EXERCISE OBJECTIVE: Would you please transcribe the listing exactly, with no images?

INPUT MATERIAL:
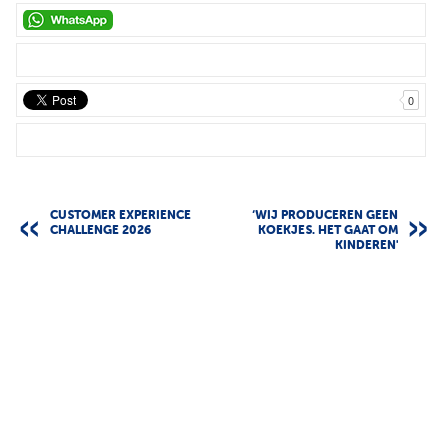
0
CUSTOMER EXPERIENCE
‘WIJ PRODUCEREN GEEN
CHALLENGE 2026
KOEKJES. HET GAAT OM
KINDEREN'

SOLUTION:
0
CUSTOMER EXPERIENCE
‘WIJ PRODUCEREN GEEN
CHALLENGE 2026
KOEKJES. HET GAAT OM
KINDEREN'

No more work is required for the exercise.